In recounting the trip and the people I was with, I really do not think I could trade any of them out for a better fitting someone. Although that trip may be all I share with some of them, I am pleased to have had them pass through my small part of the world for just a brief moment.

Saturday, March 2, 2013

What Did You Do?

With this being a form of mission trip the question of what we did or accomplished has been asked frequently. So here are some of the more tangible things we did:

Thing 1:
Helped the Doster family prepare (and move into) their house on the island.

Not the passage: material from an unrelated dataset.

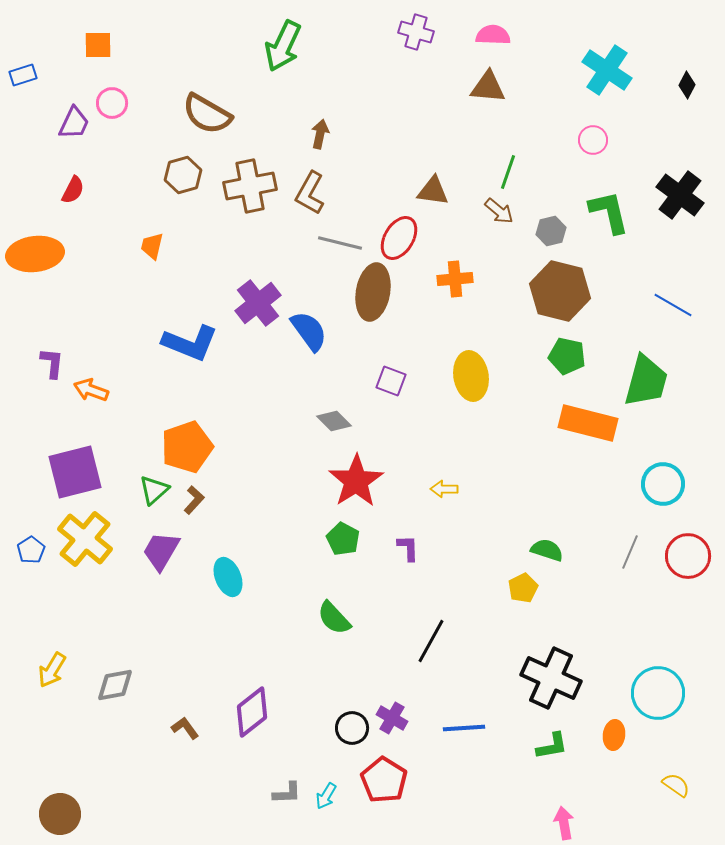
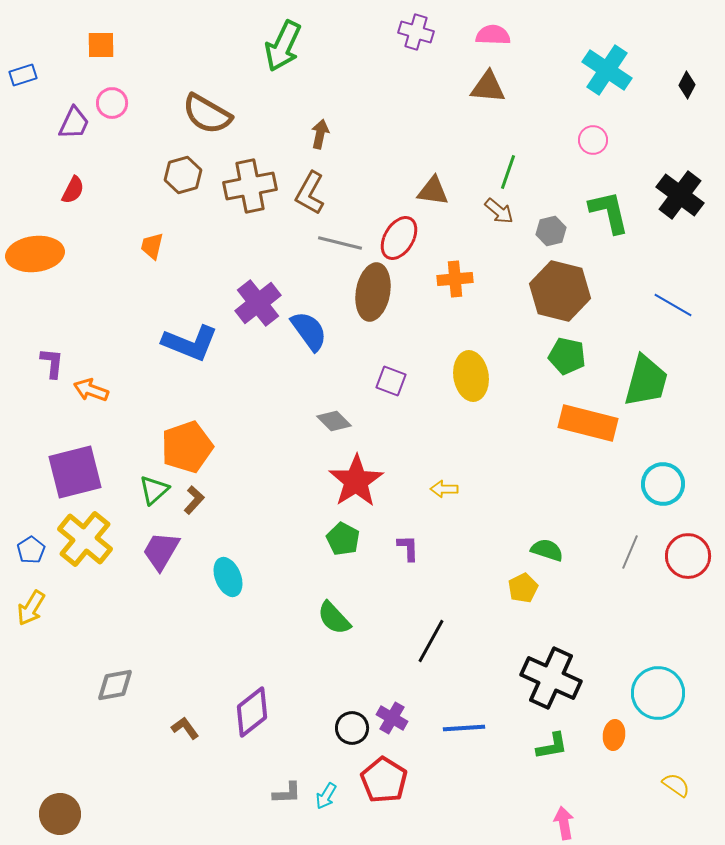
orange square at (98, 45): moved 3 px right
yellow arrow at (52, 670): moved 21 px left, 62 px up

They had only arrived a few weeks before us and have been living temporarily in an apartment near the center in which we stayed. Their soon to be permanent residence had not been lived in for a few years and needed some TLC. We cleaned the rooms, mopped the mold off the ceilings, moved furniture, fixed fascia boards, hung bug screens, landscaped, painted, fixed some problematic roof spots, and a few other things I am sure to be forgetting.

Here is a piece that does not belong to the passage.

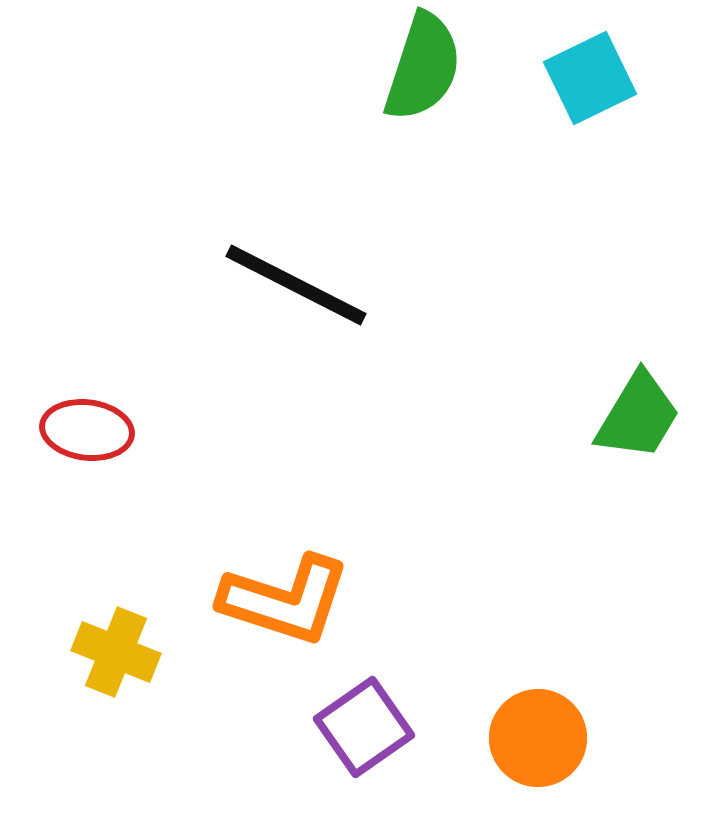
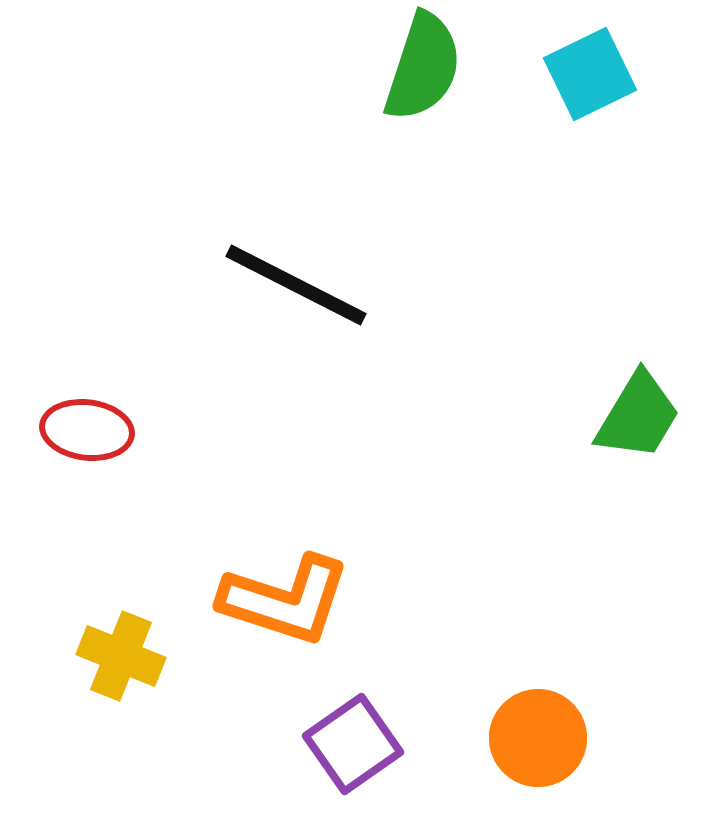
cyan square: moved 4 px up
yellow cross: moved 5 px right, 4 px down
purple square: moved 11 px left, 17 px down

The Dosters' belongings that flew over with us.

The Dosters' home, Palm Cottage. 

Not a bad view to work with.

The girls room after we cleaned it and moved in their things.

Thing 2:
Worshipped with a local church and hung out with some beautiful children.

We had the opportunity to go to church in a Haitian settlement and hang out with the local children for an afternoon of fun at the beach. We took 40+ children to the beach and a place called Preacher's Cave. I made a few friends on the bus ride there and back. Two of which were sisters Ronisha and Ronika who at first were rather quiet and reserved, but then became bustling balls of energy after they got used to us. I could not have imagined a better way to spend a Sunday afternoon.

The beach.
 
Ronisha.
 
 Preacher's cave.
 
 The bus ride back after we dropped off half of the group.
I can't remember the name of the girl I was sitting with, but she was great.
 
The bus we hauled the kids in.
(and ourselves most of the week)

Thing 3:
Participated in a Young Life after school program.

On Monday afternoon we participated in a Young Life after school program led by a girl named Sarah who has also relocated to the island. This was a little more awkward and out of my realm of comfort than the beach day, but it was a blast none the less. We danced around and sang songs and tried to chat with students that didn't seem to want to talk to us. I took the opportunity to tag along while taking them back to their settlements. This was the best part of the experience to me. To see where they live and hear them interact with each other without any expectation was a great way to get into their culture a little deeper.

Hanging with the Bahamian Young Life kids.


As far as tangible things go, that is most of what we accomplished.

But if the trip opened my mind to new ideas and affirmed things I have been learning lately, one of those things that is becoming ever more clear would be: although seeing tangible physical evidence of work being done is gratifying, it might not be the most important thing after all.